Realart Pictures Corporation (producer and distributor)

- The Great Adventure (1921)

Whitman Bennett (producer)

Associated First National Pictures, Inc. (distributor)

- Jim the Penman (1921)

- Salvation Nell (1921)

- Fair Lady (1922)

- How Women Love (1922)

- The Daring Years (1923)

- The Beautiful City (1925)

- Just Suppose (1926)

== Education ==
Webb attended The Collegiate School on the Upper West Side of Manhattan. He went on to study at Columbia University, earning a Bachelor of Arts degree in 1906.

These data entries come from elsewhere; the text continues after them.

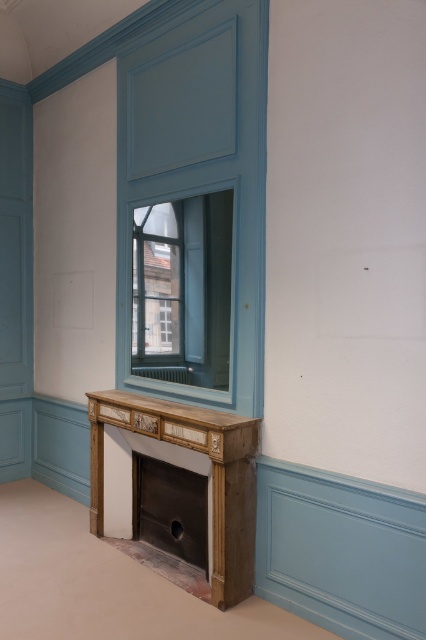 You are standing in the room and want to move from the point at coordinates point (x=169, y=426) to the point at coordinates point (x=143, y=472). Which direction should you move to get closer to your destination?

To move from point (x=169, y=426) to point (x=143, y=472), you should move towards the direction where the x and y coordinates increase, as point (x=143, y=472) is located to the right and slightly below the starting point.

You are designing a living room layout and need to place a tall plant that requires 1.2 meters of vertical space. Given the wooden fireplace at lower center and the metallic silver fireplace at lower center, which fireplace can accommodate the plant without blocking the view of the mirror above it?

The wooden fireplace at lower center has a greater height compared to the metallic silver fireplace at lower center, so the tall plant requiring 1.2 meters of vertical space can be placed on the wooden fireplace at lower center without blocking the view of the mirror above it. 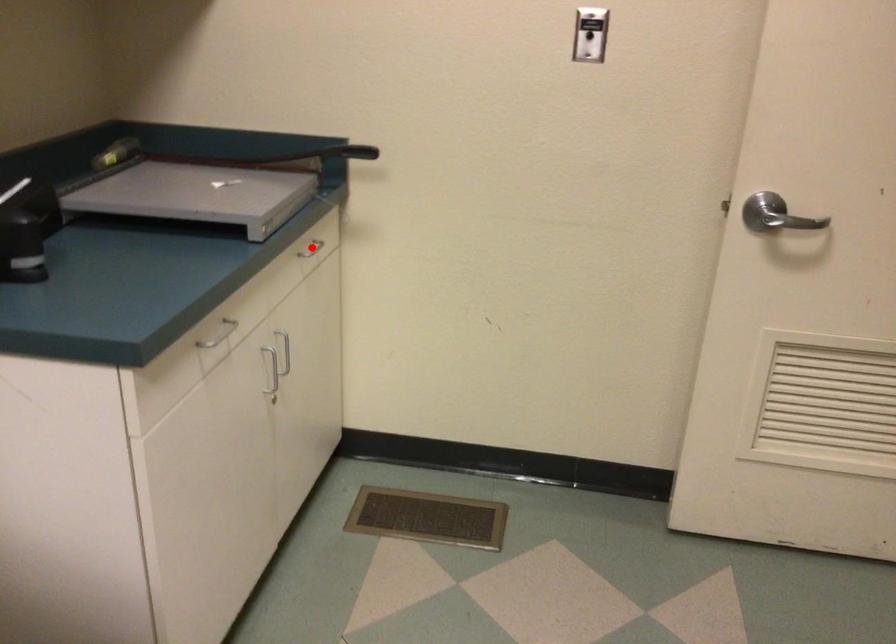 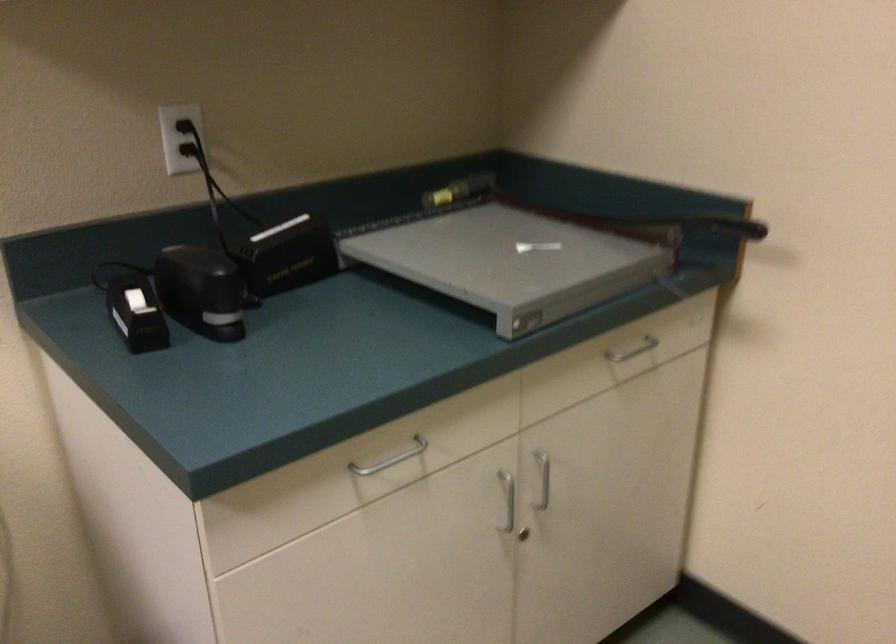 Where in the second image is the point corresponding to the highlighted location from the first image?

(633, 348) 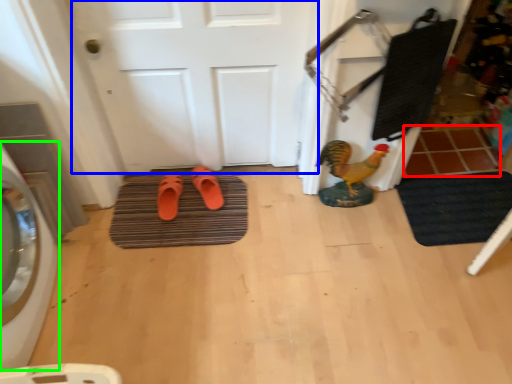 Question: Based on their relative distances, which object is nearer to tile (highlighted by a red box)? Choose from door (highlighted by a blue box) and washing machine (highlighted by a green box).

Choices:
 (A) door
 (B) washing machine

Answer: (A) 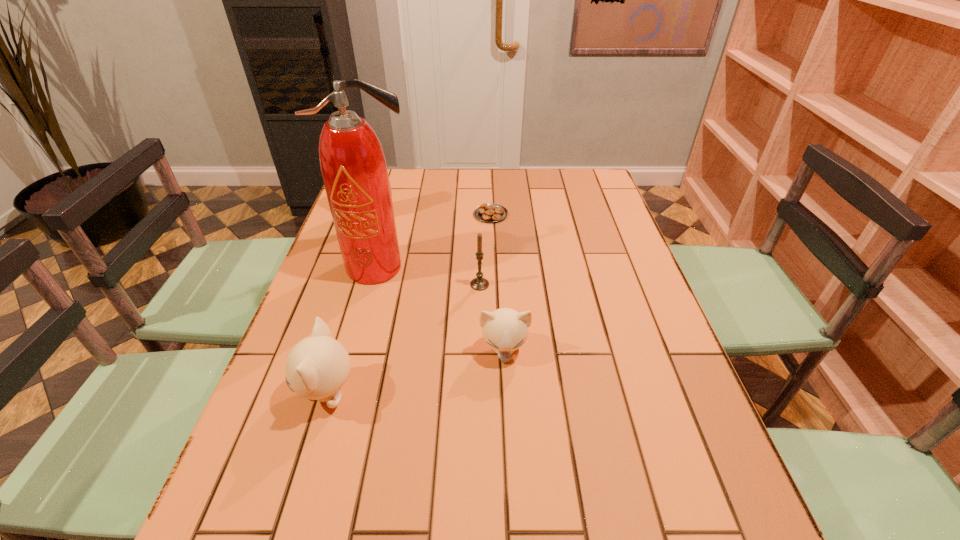 At what (x,y) coordinates should I click in order to perform the action: click on the taller kitten. Please return your answer as a coordinate pair (x, y). This screenshot has width=960, height=540. Looking at the image, I should click on [x=318, y=366].

Locate an element on the screen. The image size is (960, 540). the shorter kitten is located at coordinates (505, 330).

This screenshot has width=960, height=540. Identify the location of the right kitten. (505, 330).

The width and height of the screenshot is (960, 540). I want to click on the shortest object, so click(x=490, y=212).

Locate an element on the screen. The image size is (960, 540). fire extinguisher is located at coordinates (353, 166).

At what (x,y) coordinates should I click in order to perform the action: click on the fifth shortest object. Please return your answer as a coordinate pair (x, y). The height and width of the screenshot is (540, 960). Looking at the image, I should click on (389, 180).

Locate an element on the screen. candle is located at coordinates (479, 283).

Identify the location of vacant space located 0.270m on the face of the right kitten. (512, 491).

Locate an element on the screen. vacant space located on the back of the shortest object is located at coordinates (491, 198).

You are a GUI agent. You are given a task and a screenshot of the screen. Output one action in this format:
    pyautogui.click(x=<x>, y=<y>)
    Task: Click on the free space located on the back of the fire extinguisher
    
    Given the screenshot: What is the action you would take?
    pyautogui.click(x=396, y=204) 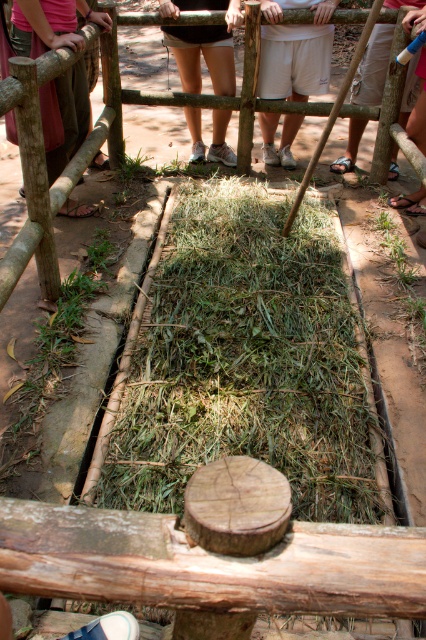 You are a photographer trying to capture a clear photo of the white cotton shorts at center without the brown wooden fence at center blocking the view. Can you move forward to achieve this?

The brown wooden fence at center is behind the white cotton shorts at center, so moving forward would bring the white cotton shorts at center closer but the fence would still be behind it. To avoid the fence blocking the view, you need to move sideways or adjust your angle rather than moving forward.

You are one of the people standing behind the wooden fence observing the grave. You want to place a small offering on the green grassy hay at center. Can you reach it without stepping onto the white cotton shorts at center?

The green grassy hay at center is closer to the viewer than the white cotton shorts at center, so you can reach the green grassy hay at center without stepping onto the white cotton shorts at center.

You are a photographer trying to capture the brown wooden post at center and the brown leather sandal at lower right in the same frame. Based on their sizes, which object would appear smaller in the photo?

The brown wooden post at center would appear smaller in the photo because it has a lesser height compared to the brown leather sandal at lower right.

== Professional and fraternal associations ==

- Society of Cincinnati
- The Lambs, joined 1913
- ASCAP, 1914 charter member
- Songwriters Protective Association
- Actors' Equity Association
- Motion Picture Directors Association (Eastern President 1923–1925; member of council 1935–1950)
- Radio Directors Guild
- Alpha Chi Rho

== Family ==
Kenneth Webb was one of children born to the marriage of William Edward Webb (1844–1915) and Juliette Seymour Bell (1863–1930). Kenneth Webb married, on September 20, 1920, silent film actress Lorraine Frost (maiden; 1897–1993) in Manhattan, New York. His brother, Roy Webb, also composer and film director, was one of his chief collaborators.